═══ Working data
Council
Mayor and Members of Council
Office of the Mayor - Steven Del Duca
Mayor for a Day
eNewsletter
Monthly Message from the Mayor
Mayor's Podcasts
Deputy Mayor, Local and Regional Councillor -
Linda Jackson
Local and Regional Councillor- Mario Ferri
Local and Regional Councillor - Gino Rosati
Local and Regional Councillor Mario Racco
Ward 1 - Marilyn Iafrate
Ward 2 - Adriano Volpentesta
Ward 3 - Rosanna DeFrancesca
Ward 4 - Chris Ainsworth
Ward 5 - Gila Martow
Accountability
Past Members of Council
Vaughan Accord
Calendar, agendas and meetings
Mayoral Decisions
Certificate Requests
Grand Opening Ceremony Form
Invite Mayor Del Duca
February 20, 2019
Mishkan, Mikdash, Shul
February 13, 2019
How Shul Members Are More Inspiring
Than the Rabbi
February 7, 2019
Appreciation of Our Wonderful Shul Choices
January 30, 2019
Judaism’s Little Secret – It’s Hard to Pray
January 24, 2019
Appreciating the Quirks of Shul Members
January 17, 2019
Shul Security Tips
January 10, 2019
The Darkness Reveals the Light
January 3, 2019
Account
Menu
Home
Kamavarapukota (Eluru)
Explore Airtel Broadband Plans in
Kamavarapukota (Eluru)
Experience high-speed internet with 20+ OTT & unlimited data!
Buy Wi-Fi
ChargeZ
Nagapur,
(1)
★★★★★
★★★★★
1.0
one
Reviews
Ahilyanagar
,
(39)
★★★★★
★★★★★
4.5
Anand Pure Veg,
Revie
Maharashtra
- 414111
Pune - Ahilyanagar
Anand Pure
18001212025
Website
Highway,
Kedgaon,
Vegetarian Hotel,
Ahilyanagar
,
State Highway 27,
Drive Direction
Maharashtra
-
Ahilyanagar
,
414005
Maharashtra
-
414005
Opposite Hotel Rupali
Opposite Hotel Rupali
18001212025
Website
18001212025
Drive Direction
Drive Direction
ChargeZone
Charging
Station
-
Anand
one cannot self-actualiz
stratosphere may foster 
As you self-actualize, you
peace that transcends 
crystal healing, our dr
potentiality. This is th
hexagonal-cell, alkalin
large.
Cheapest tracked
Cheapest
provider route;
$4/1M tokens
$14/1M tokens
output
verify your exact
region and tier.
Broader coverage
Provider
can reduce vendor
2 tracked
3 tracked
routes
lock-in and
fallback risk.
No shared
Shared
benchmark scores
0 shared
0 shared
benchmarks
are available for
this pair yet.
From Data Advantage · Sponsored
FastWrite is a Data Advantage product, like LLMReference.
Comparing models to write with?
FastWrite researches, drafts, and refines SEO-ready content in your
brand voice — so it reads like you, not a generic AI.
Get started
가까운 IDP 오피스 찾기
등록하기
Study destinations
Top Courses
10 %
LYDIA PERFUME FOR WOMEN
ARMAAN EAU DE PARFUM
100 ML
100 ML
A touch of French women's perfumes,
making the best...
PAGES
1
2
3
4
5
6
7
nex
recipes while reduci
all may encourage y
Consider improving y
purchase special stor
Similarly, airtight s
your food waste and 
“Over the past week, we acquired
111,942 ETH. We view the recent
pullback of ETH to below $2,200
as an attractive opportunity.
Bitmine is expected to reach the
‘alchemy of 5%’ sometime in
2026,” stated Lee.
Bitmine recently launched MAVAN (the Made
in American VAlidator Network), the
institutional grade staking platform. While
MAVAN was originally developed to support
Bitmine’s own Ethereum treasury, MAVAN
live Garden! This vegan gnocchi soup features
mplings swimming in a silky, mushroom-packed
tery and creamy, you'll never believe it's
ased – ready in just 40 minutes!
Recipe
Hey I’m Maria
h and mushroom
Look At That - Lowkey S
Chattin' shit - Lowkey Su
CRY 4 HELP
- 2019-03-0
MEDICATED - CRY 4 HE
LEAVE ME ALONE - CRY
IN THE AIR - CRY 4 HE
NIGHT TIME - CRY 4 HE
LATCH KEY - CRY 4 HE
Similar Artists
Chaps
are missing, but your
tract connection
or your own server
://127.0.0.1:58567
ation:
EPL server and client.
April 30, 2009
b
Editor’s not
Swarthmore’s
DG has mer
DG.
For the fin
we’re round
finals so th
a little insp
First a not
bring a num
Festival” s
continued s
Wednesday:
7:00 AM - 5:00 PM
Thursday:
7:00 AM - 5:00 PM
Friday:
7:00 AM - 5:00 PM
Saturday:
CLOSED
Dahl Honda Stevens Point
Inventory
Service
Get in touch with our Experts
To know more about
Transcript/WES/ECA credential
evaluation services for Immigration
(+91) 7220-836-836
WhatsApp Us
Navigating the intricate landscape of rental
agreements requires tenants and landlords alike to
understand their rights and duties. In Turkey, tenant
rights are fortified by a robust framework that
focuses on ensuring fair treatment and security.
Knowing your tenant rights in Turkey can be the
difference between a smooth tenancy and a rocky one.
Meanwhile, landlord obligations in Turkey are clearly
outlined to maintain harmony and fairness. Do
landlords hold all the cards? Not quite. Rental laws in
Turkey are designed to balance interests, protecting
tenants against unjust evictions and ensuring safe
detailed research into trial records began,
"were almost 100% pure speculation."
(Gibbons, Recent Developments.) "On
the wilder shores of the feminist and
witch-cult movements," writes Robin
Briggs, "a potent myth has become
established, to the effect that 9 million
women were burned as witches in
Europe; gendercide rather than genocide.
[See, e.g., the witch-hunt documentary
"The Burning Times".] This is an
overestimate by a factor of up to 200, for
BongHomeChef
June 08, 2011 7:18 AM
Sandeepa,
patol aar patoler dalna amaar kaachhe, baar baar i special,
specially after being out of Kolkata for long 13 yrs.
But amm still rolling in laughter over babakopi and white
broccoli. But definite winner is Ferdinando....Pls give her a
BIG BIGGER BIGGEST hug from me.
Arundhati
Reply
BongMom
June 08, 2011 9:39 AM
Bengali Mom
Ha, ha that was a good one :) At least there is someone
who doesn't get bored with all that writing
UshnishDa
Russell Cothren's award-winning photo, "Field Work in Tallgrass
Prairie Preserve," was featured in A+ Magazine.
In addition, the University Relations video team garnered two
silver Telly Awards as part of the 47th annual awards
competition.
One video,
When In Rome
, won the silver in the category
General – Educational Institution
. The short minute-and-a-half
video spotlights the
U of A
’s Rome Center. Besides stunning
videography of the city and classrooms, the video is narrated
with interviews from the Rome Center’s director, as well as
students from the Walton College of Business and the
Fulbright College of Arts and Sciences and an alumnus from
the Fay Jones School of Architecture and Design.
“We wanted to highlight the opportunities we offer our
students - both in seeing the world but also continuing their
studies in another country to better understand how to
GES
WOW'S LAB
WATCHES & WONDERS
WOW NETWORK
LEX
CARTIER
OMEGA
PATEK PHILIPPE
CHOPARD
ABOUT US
══════
After reading each line of the data, give only the number of lines that include the word "Rome".

3